ENTRIES PROVIDED:
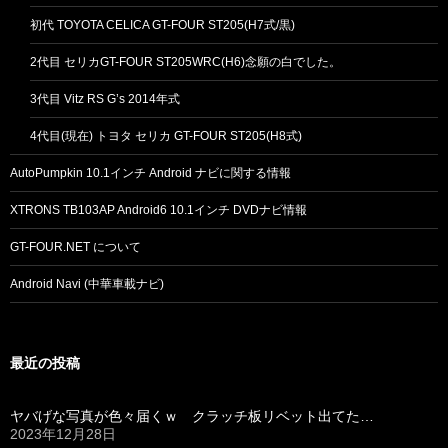
初代 TOYOTA CELICA GT-FOUR ST205(H7式/黒)
2代目 セリカGT-FOUR ST205WRC(H6)念願の白でした。
3代目 Vitz RS G’s 2014年式
4代目(現在) トヨタ セリカ GT-FOUR ST205(H8式)
AutoPumpkin 10.1インチ Android ナビに関する情報
XTRONS TB103AP Android6 10.1インチ DVDナビ情報
GT-FOUR.NET について
Android Navi (中華車載ナビ)
最近の投稿
ヤバげな写真が色々届くｗ クラッチ板リベット出てた…
2023年12月28日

WHAT THE TASK REQUIRES: Restate the material word for word; no picture should appear in the copy.

EXPECTED ANSWER:
初代 TOYOTA CELICA GT-FOUR ST205(H7式/黒)
2代目 セリカGT-FOUR ST205WRC(H6)念願の白でした。
3代目 Vitz RS G’s 2014年式
4代目(現在) トヨタ セリカ GT-FOUR ST205(H8式)
AutoPumpkin 10.1インチ Android ナビに関する情報
XTRONS TB103AP Android6 10.1インチ DVDナビ情報
GT-FOUR.NET について
Android Navi (中華車載ナビ)
最近の投稿
ヤバげな写真が色々届くｗ クラッチ板リベット出てた…
2023年12月28日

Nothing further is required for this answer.